With relative prices being explained by resources and tastes, the possibilities of shortages excluded by Say's law and
quantity theory of money being explained by the price level, the only missing factor was the intertemporal exchange.

===Example===
In the simplest model, income Y is made up of either Consumption (C) or Saving (S) while expenditure (Yi) were either on consumption or investment goods. Here, we ignore government and foreign trade. This can be seen from equation 1. Now, if the preferences of the income earners shift towards the future resulting in a fall in C and increase in S as shown in equation 2. In the simple classical model increase in savings cause a fall in the interest rates thereby inducing additional investment expenditure. This increase in Investment (I) implies a fall in (C) on the expenditure side as shown in equation 3. As given Ci= Ce, the increase in investment is equal to the increase in savings and a shift in intertemporal preferences does not disrupt the equality between income and expenditure and also there is no change in income. (Equation4)

1. Yi = Ci + S = Ye= Ce+ I.
2. Yi = C↓+S↑
3. Ye = Ce↓+I↑
4. If S = I then Yi = Ye.

Thus, we can see that monetary-equilibrium shares a lot with the classical model.

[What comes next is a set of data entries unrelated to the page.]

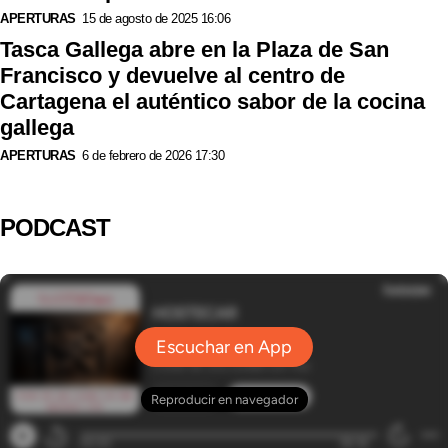
APERTURAS
15 de agosto de 2025 16:06
Tasca Gallega abre en la Plaza de San
Francisco y devuelve al centro de
Cartagena el auténtico sabor de la cocina
gallega
APERTURAS
6 de febrero de 2026 17:30
PODCAST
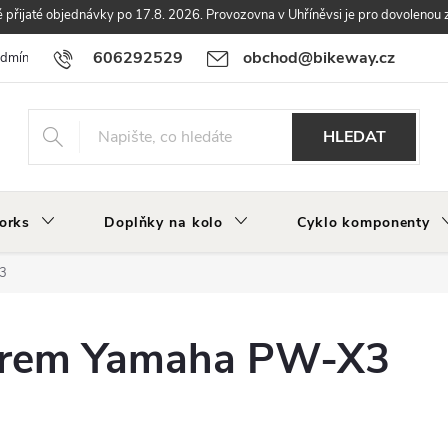
přijaté objednávky po 17.8. 2026. Provozovna v Uhříněvsi je pro dovolenou 
606292529
obchod@bikeway.cz
odmínky
Podmínky ochrany osobních údajů
Vrácení a reklamace zbo
HLEDAT
orks
Doplňky na kolo
Cyklo komponenty
X3
torem Yamaha PW-X3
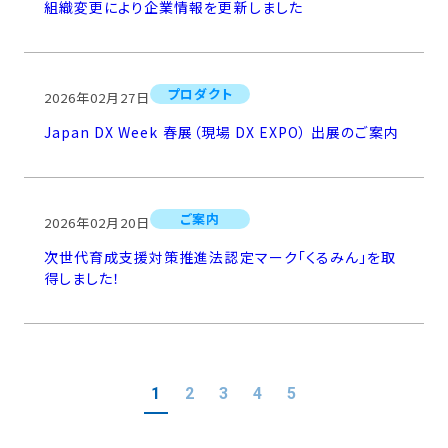
組織変更により企業情報を更新しました
プロダクト
2026年02月27日
Japan DX Week 春展（現場 DX EXPO） 出展のご案内
ご案内
2026年02月20日
次世代育成支援対策推進法認定マーク「くるみん」を取
得しました！
1
2
3
4
5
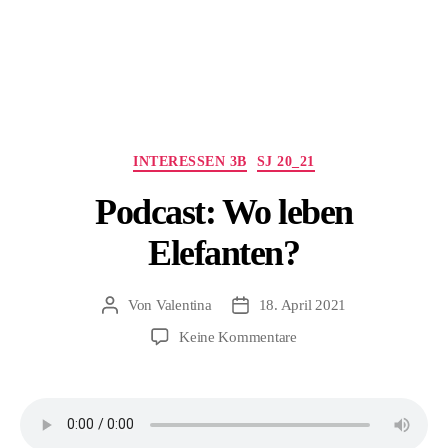
Kategorien
INTERESSEN 3B
SJ 20_21
Podcast: Wo leben
Elefanten?
Von
Valentina
18. April 2021
Beitragsautor
Beitragsdatum
zu
Keine Kommentare
Podcast:
Wo
leben
Elefanten?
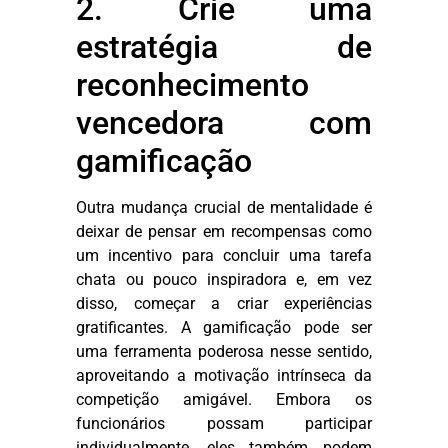
2. Crie uma
estratégia de
reconhecimento
vencedora com
gamificação
Outra mudança crucial de mentalidade é
deixar de pensar em recompensas como
um incentivo para concluir uma tarefa
chata ou pouco inspiradora e, em vez
disso, começar a criar experiências
gratificantes. A gamificação pode ser
uma ferramenta poderosa nesse sentido,
aproveitando a motivação intrínseca da
competição amigável. Embora os
funcionários possam participar
individualmente, eles também podem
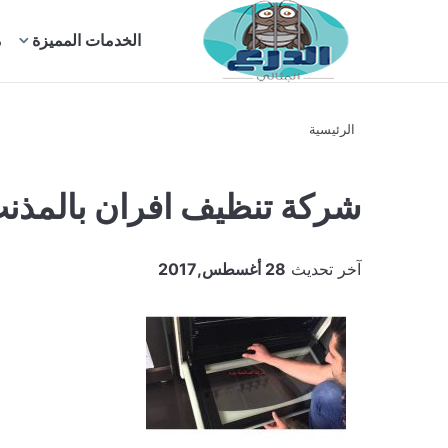
بحث
الخدمات المميزة
م
عن
الرئيسية
شركة تنظيف افران بالمذن
آخر تحديث
28 أغسطس,2017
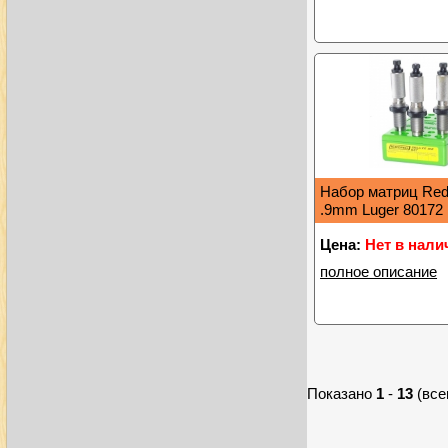
Набор матриц Red
.9mm Luger 80172
Цена:
Нет в нали
полное описание
Показано
1
-
13
(все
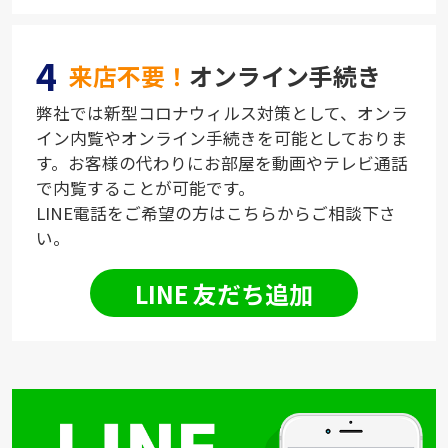
4
来店不要！
オンライン手続き
弊社では新型コロナウィルス対策として、オンラ
イン内覧やオンライン手続きを可能としておりま
す。お客様の代わりにお部屋を動画やテレビ通話
で内覧することが可能です。
LINE電話をご希望の方はこちらからご相談下さ
い。
LINE 友だち追加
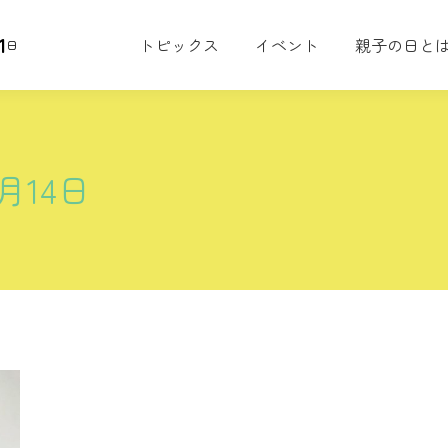
1
トピックス
イベント
親子の日と
日
7月14日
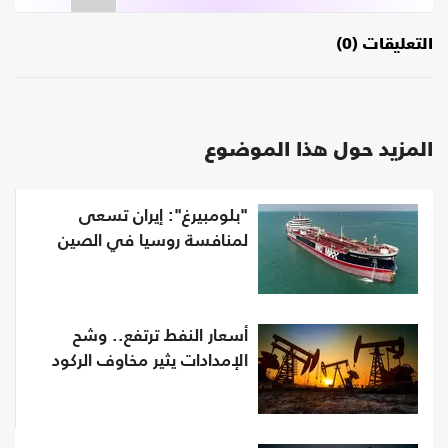
التعليقات (0)
المزيد حول هذا الموضوع
"بلومبيرغ": إيران تسعى
لمنافسة روسيا في الصين
أسعار النفط ترتفع.. وشح
الإمدادات يثير مخاوف الركود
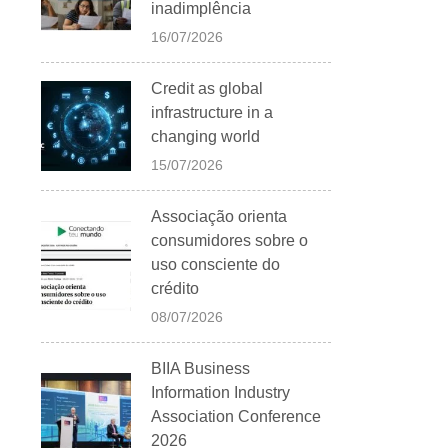
inadimplência
16/07/2026
Credit as global
infrastructure in a
changing world
15/07/2026
Associação orienta
consumidores sobre o
uso consciente do
crédito
08/07/2026
BIIA Business
Information Industry
Association Conference
2026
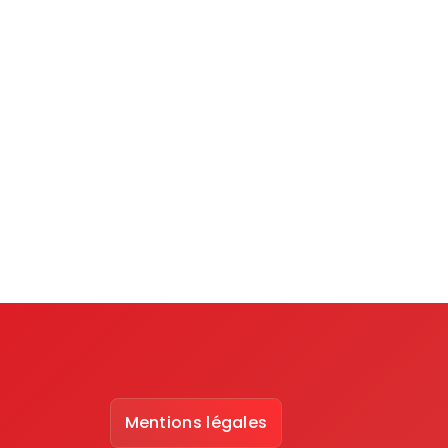
Mentions légales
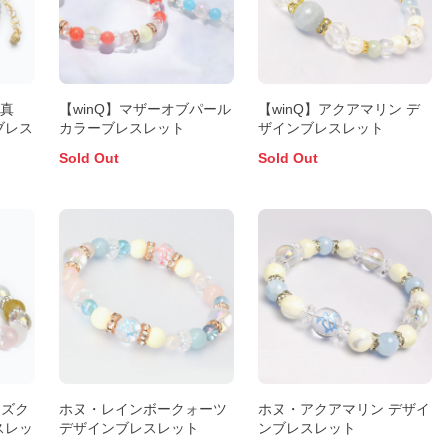
ヤ真
【winQ】マザーオブパール
【winQ】アクアマリン デ
ブレス
カラーブレスレット
ザインブレスレット
Sold Out
Sold Out
ーズク
ホヌ・レインボークォーツ
ホヌ・アクアマリン デザイ
スレッ
デザインブレスレット
ンブレスレット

==Problems with monetary-disequilibrium theory==
1. According to Yeager, monetary-disequilibrium is a part of the monetarist tradition which states that "money matters the most" which cannot be true as in terms of economic analysis actors matter most.
2. The static definition of equilibrium at the heart of monetary-disequilibrium theory is flawed as he uses a very neoclassical definition on the macro-economic level i.e. he talks about constant price level.
3. Yeager does not take into consideration that business cycles start not just with monetary-disequilibrium but happen when that disequilibrium enters the market for loanable funds and produces disequilibrium there, such that the supply of lonable funds exceeds real savings.
4. As the name suggests the monetary-disequilibrium theory is a strictly monetary explanation of a set of economic phenomenon. It does not take into account the real economic factors like real savings or market processes that influence business cycles.